The specific implementations of work distribution still matters for performance doesn't it? Different implementations yield varying levels of performance right?
Python has a `multiprocessing` module that sidesteps the GIL.
You can question me all day. Go build the benchmark. Publish it. Have people scrutinize it. I have my prior based on building this sort of tooling for years and actually publishing benchmarks.
And you still continue to miss my point. Instead, we're in a hypothetical pissing match about code that doesn't exist. Either the parallelism problem is uninteresting, or your benchmark becomes about complex synchronization. The former complicates the benchmark for no good reason. The latter results in a different benchmark entirely.
> Python has a `multiprocessing` module that sidesteps the GIL.
Yes and distributing work with multiple processes is not the same as distributing it via threads. There is a difference in performance in different implementations and variations of concurrency and parallelism.
> we're in a hypothetical pissing match about code that doesn't exist. Either the parallelism problem is uninteresting, or your benchmark becomes about complex synchronization.
Yes, the code doesn't exist because it's difficult to do, and that's what makes it interesting.
> Yes and distributing work with multiple processes is not the same as distributing it via threads. There is a difference in performance in different implementations and variations of concurrency and parallelism.
I literally addressed that in my first comment: "Now, maybe some languages have a harder time passing data over thread boundaries than others and maybe that impacts things. But that doesn't apply to, say, C, Rust, C++ or Go."
> Yes, the code doesn't exist because it's difficult to do, and that's what makes it interesting.
Well, I mean, I haven't done it not because it's hard, but because it appears pointless to me. That's my prior. Show me I'm wrong. I'm happy to learn something new.
> Well, I mean, I haven't done it not because it's hard, but because it appears pointless to me.
That's just your opinion and you haven't convinced me otherwise. Likewise, I don't think I'm going to convince you either.
> I literally addressed that in my first comment
Yes, but that doesn't mean that it's not an important point. Even if we were just comparing "C, Rust, C++ or Go.", different work distribution implementations have different sets of performance. It's hard, but it's still useful to capture that data because the real world doesn't run on a single thread or even a single core. If you're going to continue glossing over this, there's no point in continuing our discussion. We're just going in circles.
I didn't say it wasn't useful to capture the data. Indeed, I've been saying, "happy to see it done and happy to learn something if I'm wrong." Look at what I said above:
> Now, maybe I'm wrong. Maybe there is something clever here to exploit in a concurrent program, and that some languages let you do that easier than others. I doubt it. It would be interesting if it turned out to be the case, but it would be a different benchmark.
So the fact that you keep trying to niggle at the specifics of parallelism tells me that you're completely and totally missing my point. You're missing the forest for the trees.
Looking back at the convo, it started by you saying, "it would be nice to see parallelism considered." Fine.

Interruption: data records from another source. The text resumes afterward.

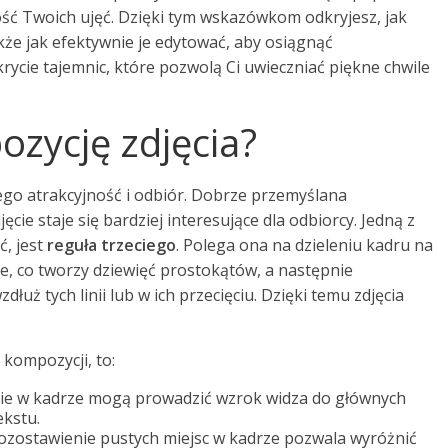
ość Twoich ujęć. Dzięki tym wskazówkom odkryjesz, jak
kże jak efektywnie je edytować, aby osiągnąć
krycie tajemnic, które pozwolą Ci uwieczniać piękne chwile
zycję zdjęcia?
go atrakcyjność i odbiór. Dobrze przemyślana
cie staje się bardziej interesujące dla odbiorcy. Jedną z
ć, jest
reguła trzeciego
. Polega ona na dzieleniu kadru na
ie, co tworzy dziewięć prostokątów, a następnie
uż tych linii lub w ich przecięciu. Dzięki temu zdjęcia
kompozycji, to:
nie w kadrze mogą prowadzić wzrok widza do głównych
ekstu.
ozostawienie pustych miejsc w kadrze pozwala wyróżnić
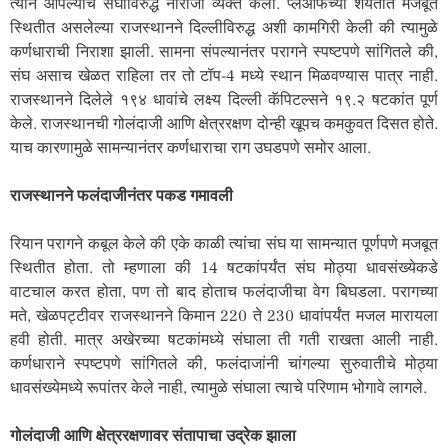
त्याने आपल्याच संघाविरुद्ध नाराजी व्यक्त केली. प्लेऑफच्या शर्यतीत मजबूत
स्थितीत असलेल्या राजस्थानने दिल्लीविरुद्ध अशी कामगिरी केली की त्यामुळे
कर्णधाराची निराशा झाली. सामना संपल्यानंतर परागने स्पष्टपणे सांगितले की,
संघ असाच खेळत राहिला तर तो टॉप-4 मध्ये स्थान मिळवण्यास पात्र नाही.
राजस्थानने दिलेले १९४ धावांचे लक्ष्य दिल्ली कॅपिटल्सने १९.२ षटकांत पूर्ण
केले. राजस्थानची गोलंदाजी आणि क्षेत्ररक्षण दोन्ही खूपच कमकुवत दिसत होते.
याच कारणामुळे सामन्यानंतर कर्णधाराचा राग उघडपणे समोर आला.
राजस्थानने फलंदाजीनंतर पकड गमावली
रियान परागने कबूल केले की एके काळी त्यांचा संघ या सामन्यात पूर्णपणे मजबूत
स्थितीत होता. तो म्हणाला की 14 षटकांपर्यंत संघ मोठ्या धावसंख्येकडे
वाटचाल करत होता, पण तो बाद होताच फलंदाजीचा वेग बिघडला. परागच्या
मते, खेळपट्टीवर राजस्थानने किमान 220 ते 230 धावांपर्यंत मजल मारायला
हवी होती. मात्र अखेरच्या षटकांमध्ये संघाला ती गती राखता आली नाही.
कर्णधाराने स्पष्टपणे सांगितले की, फलंदाजांनी चांगल्या सुरुवातीचे मोठ्या
धावसंख्येमध्ये रूपांतर केले नाही, त्यामुळे संघाला त्याचे परिणाम भोगावे लागले.
गोलंदाजी आणि क्षेत्ररक्षणावर संतापाचा उद्रेक झाला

I responded by saying why that particular rabbit hole is probably not be so useful, or would be measuring something totally different than the OP. To which, you kind of flipped the script and said, "However, single thread benchmarks don't reflect the real world unless you're a student." It would have been a lot better to just say, "I disagree, but I don't have time to do the benchmark myself, so we'll have to leave it at that."
There's a lot of goalpost shifting going on. Like, are we arguing whether a parallel benchmark could be useful? Or are we arguing about whether a single threaded benchmark is useless? They are two different arguments. The former gets my response above, navel gazing at why that model probably isn't particularly useful. But the latter is just crazytown.